The bout ended in a controversial decision: Although Sharkey won the first three rounds, he was disqualified after he landed a punch below the belt late in the fourth round. Schmeling became the first boxer to win the World Heavyweight Championship on a foul. The New Yorker’s Niven Busch Jr. (with illustration by Johan Bull) offered these thoughts on the fight’s disappointing outcome:

LOW BLOW…Although Jack Sharkey (far right) led after three rounds, a low blow in the fourth delivered the World Heavyweight Championship to German boxer Max Schmeling (left). Sharkey would claim the title two years later in a rematch with Schmeling. Although boxing isn’t the healthiest pursuit, both men lived into their 90s; Schmeling died in 2005 just shy of his 100th birthday. (Wikipedia/boxrec.com/thefightcity.com)

 *  *  *

One Of Ours

The New Yorker included this brief review of a collection of short fiction pieces by Dorothy Parker, herself a literary critic of some renown at the New Yorker

DOROTHY’S LAMENTATIONS…The New Yorker’s Dorothy Parker published this collection of short fiction in 1930.

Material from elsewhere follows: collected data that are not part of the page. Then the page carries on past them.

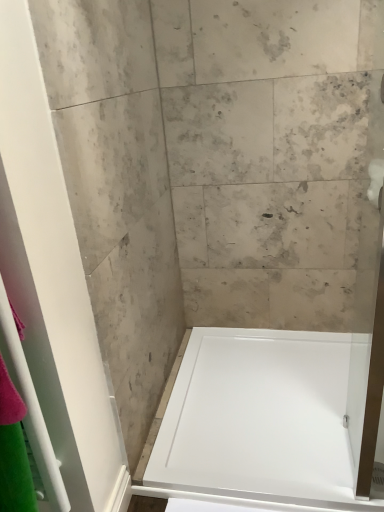 Question: Considering the relative positions of white glossy shower door at left and white matte toilet paper at upper right in the image provided, is white glossy shower door at left to the left or to the right of white matte toilet paper at upper right?

Choices:
 (A) left
 (B) right

Answer: (A)

Question: Is white glossy shower door at left in front of or behind white matte toilet paper at upper right in the image?

Choices:
 (A) front
 (B) behind

Answer: (A)

Question: Which object is positioned farthest from the white matte toilet paper at upper right?

Choices:
 (A) white glossy shower door at left
 (B) white glossy bathtub at center

Answer: (A)

Question: Based on their relative distances, which object is farther from the white matte toilet paper at upper right?

Choices:
 (A) white glossy shower door at left
 (B) white glossy bathtub at center

Answer: (A)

…and on to our advertisers, this ad appeared on the opposite page of the review…

…speaking of ads, the makers of Marlboro cigarettes continued to sponsor gimmicky penmanship and writing contests to promote their deadly product…

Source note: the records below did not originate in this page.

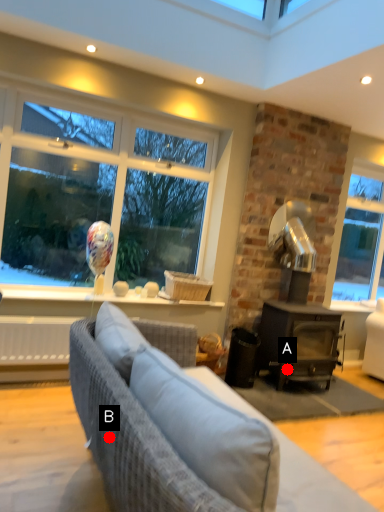 Question: Two points are circled on the image, labeled by A and B beside each circle. Among these points, which one is farthest from the camera?

Choices:
 (A) A is further
 (B) B is further

Answer: (A) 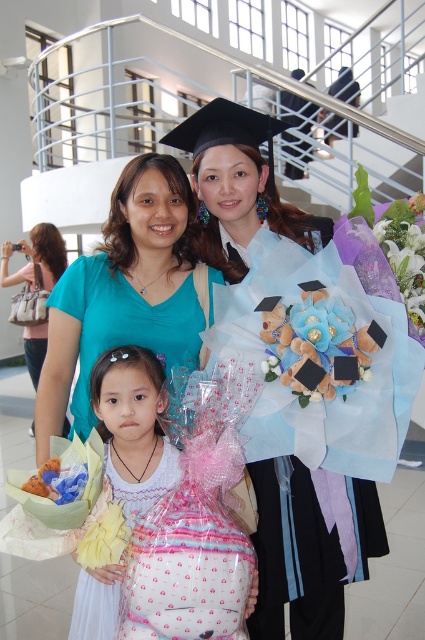 Question: Estimate the real-world distances between objects in this image. Which object is closer to the pink polka dot dress at center?

Choices:
 (A) pink fabric gift bag at center
 (B) matte teal shirt at center

Answer: (A)

Question: Which point appears closest to the camera in this image?

Choices:
 (A) [x=112, y=593]
 (B) [x=61, y=262]
 (C) [x=271, y=198]
 (D) [x=112, y=438]

Answer: (A)

Question: Is pink fabric gift bag at center in front of pink polka dot dress at center?

Choices:
 (A) no
 (B) yes

Answer: (A)

Question: Does pink polka dot dress at center have a greater width compared to matte teal shirt at center?

Choices:
 (A) no
 (B) yes

Answer: (A)

Question: Can you confirm if matte black graduation gown at center is bigger than matte teal shirt at center?

Choices:
 (A) no
 (B) yes

Answer: (A)

Question: Which object is closer to the camera taking this photo?

Choices:
 (A) pink polka dot dress at center
 (B) pink fabric gift bag at center
 (C) matte teal shirt at center
 (D) matte black graduation gown at center

Answer: (A)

…while promoters of the Empire State Building (still under construction) continued to draw on the historical significance of the building’s Midtown location…

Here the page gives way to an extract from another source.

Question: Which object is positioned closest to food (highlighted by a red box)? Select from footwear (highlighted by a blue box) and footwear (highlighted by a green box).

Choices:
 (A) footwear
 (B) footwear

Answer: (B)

…on to our cartoons, Garrett Price pondered the very real challenge of guiding a massive Zeppelin to the planned mooring mast atop the Empire State…

…a portent of what would happen to the Hindenburg just seven years later…

…the New Yorker made clever use of typesetting for this I. Klein entry…

John Murray Anderson found humor in contrasting the grand with the mundane…

Kindl eavesdropped on the small talk of a couple of ash haulers…

…and William Crawford Galbraith found humor at the public pool…

 *  *  *

On to the June 28 issue, with a cover featuring a satirical kakemono-style illustration by Rea Irvin, who was fond of Japanese scroll art…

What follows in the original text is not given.